Here's a high-level overview of the observability setup we'll implement:

  1. Game Backend Application Logs are generated on AWS EKS (Elastic Kubernetes Service).

  2. Logs are exported and stored into an Amazon S3 bucket.

  3. Loki is deployed on EKS and configured to read and index logs from Fluent Bit and chunks them on S3.

  4. Grafana is also deployed on EKS to visualize, search, and analyze the logs.

  5. Amazon S3 Lifecycle Policies are configured to automatically transition older logs to cheaper storage classes like S3 Standard-IA (Infrequent Access) or S3 Glacier for cost optimization.

Note: While in this architecture we deploy Grafana on an EKS Cluster for a fully containerized solution but It's also possible to run Grafana as a managed service using Amazon Managed Grafana or deploy it inside the EC2 Instance.

Prerequisites for Loki

  • Helm 3 or above. Refer to Installing Helm. This should be installed on your local machine.

  • A running Kubernetes cluster on AWS. A simple way to get started is by using eksctl. Refer to Getting started with EKSctl.

  • Kubectl installed on your local machine. Refer to Install and Set Up kubectl.
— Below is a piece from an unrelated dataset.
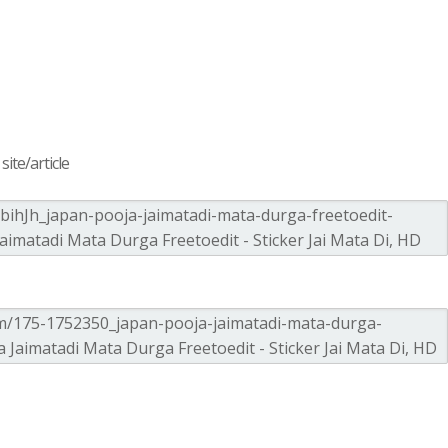
ite/article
  • (Optional) AWS CLI installed on your local machine. Refer to Installing the AWS CLI. This is required if you plan to use eksctl to create the EKS cluster and modify the IAM roles and policies locally.

EKS Minimum Requirements for Loki

The minimum requirements for deploying Loki on EKS are:

  • Kubernetes version 1.30 or above.

  • 3 nodes for the EKS cluster.

The following plugins must also be installed within the EKS cluster:
  • Amazon EBS CSI Driver: Enables Kubernetes to dynamically provision and manage EBS volumes as persistent storage for applications. We use this to provision the node volumes for Loki.

  • CoreDNS: Provides internal DNS service for Kubernetes clusters, ensuring that services and pods can communicate with each other using DNS names.

  • kube-proxy: Maintains network rules on nodes, enabling communication between pods and services within the cluster.

You must also install an OIDC (OpenID Connect) provider on the EKS cluster. This is required for the IAM roles and policies to work correctly. If you are using EKSctl, you can install the OIDC provider using the following command:

eksctl utils associate-iam-oidc-provider --cluster [cluster-name] --approve

Output has to look like this:

Step 1: Exporting Backend Application Logs to Log Agent

First, configure your EKS workloads to export backend application logs into a Log Agent.

You can achieve this using tools like:

  • Fluent Bit or Fluentd

  • Promtail (Grafana Ecosystem)

  • Logstash (Elastic Ecosystem)

  • OpenTelemetry Collector

    etc.

In this document, we used Fluent Bit as the log agent. After deploying Fluent Bit to your EKS cluster, you need to define the OUTPUT configuration within the ConfigMap. You can find a template example below.

Example Fluent Bit output configuration:

[OUTPUT]
    Name        loki
    Match       *
    Host        123456789012341235-797527364.us-east-1.elb.amazonaws.com
    port        80
    tls         off
    tls.verify  off
    http_user   USERNAME
    http_passwd PASSWORD
    tenant_id   foo
    line_format json
    labels      job

For all configuration parameters and details you can visit Fluent Bit Docs.

Step 2: Defining IAM roles and policies

The recommended method for connecting Loki to AWS S3 is to use an IAM role. This method is more secure than using access keys and secret keys which are directly stored in the Loki configuration. The role and policy can be created using the AWS CLI or the AWS Management Console. The below steps show how to create the role and policy using the AWS CLI.

  1. Create a new directory and navigate to it. Make sure to create the files in this directory. All commands in this guide assume you are in this directory.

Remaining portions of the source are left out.